We are very proud to represent the buyer of this magnificent property in Williamstown. Located just a half mile from William College, the Robinson House was built in 1948 and is sited on a private 42 acres with river frontage and mountain vistas. The 5,000 s.f. butterfly roof home was designed by Bauhaus-identified architect, Marcel Breuer, one of the handful of residences he designed in Massachusetts, including his own adjacent to the home of his mentor, Walter Gropius.

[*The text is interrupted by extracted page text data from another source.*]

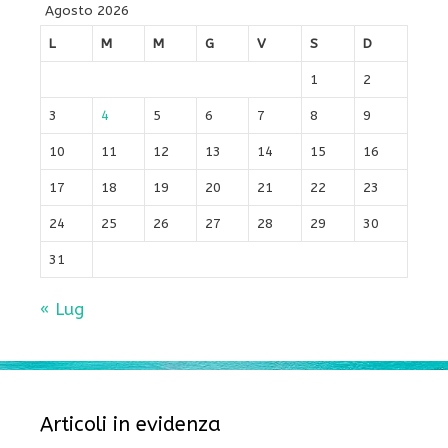
Agosto 2026
L
M
M
G
V
S
D
1
2
3
4
5
6
7
8
9
10
11
12
13
14
15
16
17
18
19
20
21
22
23
24
25
26
27
28
29
30
31
« Lug
Articoli in evidenza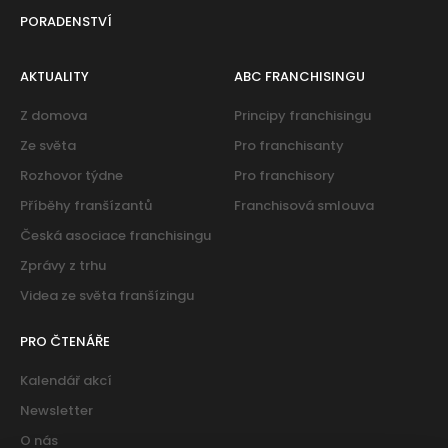
PORADENSTVÍ
AKTUALITY
ABC FRANCHISINGU
Z domova
Principy franchisingu
Ze světa
Pro franchisanty
Rozhovor týdne
Pro franchisory
Příběhy franšízantů
Franchisová smlouva
Česká asociace franchisingu
Zprávy z trhu
Videa ze světa franšízingu
PRO ČTENÁŘE
Kalendář akcí
Newsletter
O nás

Gropius had come from Germany to Cambridge to chair the Harvard’s Graduate School of Design. Breuer soon followed to join the department. Though Modernism had already started to sprout in this region, via such pioneering architects as Edwin Goodell, Eleanor Raymond, and Henry Hoover, the influence of these legendary icons of international design soon attracted young progressive architects and designers and Modernism flourished around Boston, especially in the immediate postwar years.
The Robinson house was built for Preston Robinson, a senior engineer at Sprague Electric (now home of Mass MoCA) and his family. The bi-nuclear plan features some trademark Breuer touches, with fieldstone walls carrying a through line between indoors and out. A freestanding stone fireplace serves as a room divider in the main living area, an open floor plan that leads to the dining area, with walls of glass offering dramatic views of the gently rolling green grounds and the Berkshire foothills beyond. As Dwell helpfully points out, “The property also includes a separate 900-square-foot guest house, a gorgeous swimming pool, frontage on the Hoosic River, as well as private access to Hopkins Forest conservation land.”